На фоне этих грустных и мрачных оценок энергичный представитель Американского Красного Креста Раймонд Робинс оставался вызывающе оптимистичен. Он присутствовал на всех заседаниях Всероссийского демократического совещания, несмотря на то что это оказалось «непрерывной работой самого требовательного характера» (дважды сессии затягивались до четырех часов утра). Он был взволнован проведением этой «Социал-демократической конференции, на которой власть правительства была впервые в мировой истории представлена в рамках социалистического руководства»{854}. Отметив несомненный ораторский талант Керенского, Раймонд Робинс наряду с этим обратил внимание на то, как харизматичный Троцкий в ходе совещания мобилизовал сторонников большевиков. Он покинул форум с ощущением того, что «Троцкий являлся самым умелым и опасным лидером крайне левых сил». Кроме того, у него сложилось впечатление, что Всероссийское демократическое совещание приблизило неизбежное столкновение между большевиками («партией, провозглашавшей разрушительный сепаратный мир») и умеренными силами.
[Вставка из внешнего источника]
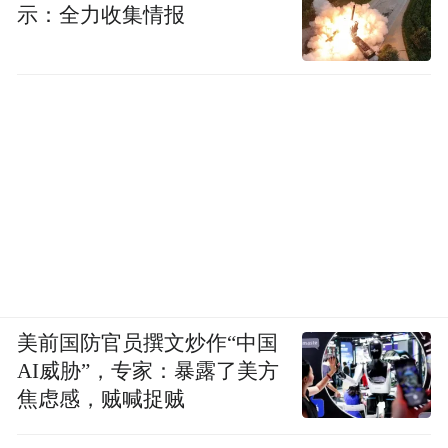
示：全力收集情报
美前国防官员撰文炒作“中国
AI威胁”，专家：暴露了美方
焦虑感，贼喊捉贼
Многие уже покинули Петроград, «полагая, что буквально через день или два начнутся столкновения между группировками и гражданская война с убийствами и грабежами». 24 сентября Раймонд Робинс именно это сказал своей жене; и все же он был по-прежнему убежден, что новое коалиционное правительство «еще овладеет ситуацией». Несмотря на всю неопределенность, он был уверен в успехе своей миссии: «Тот факт, что мы живем на краю вулкана и что в любой день мы можем погибнуть, просто придает остроты нашей работе… Я доволен тем, что революция никогда не повернет вспять и что Россия добьется многого в достижении свободы и социального прогресса»{855}.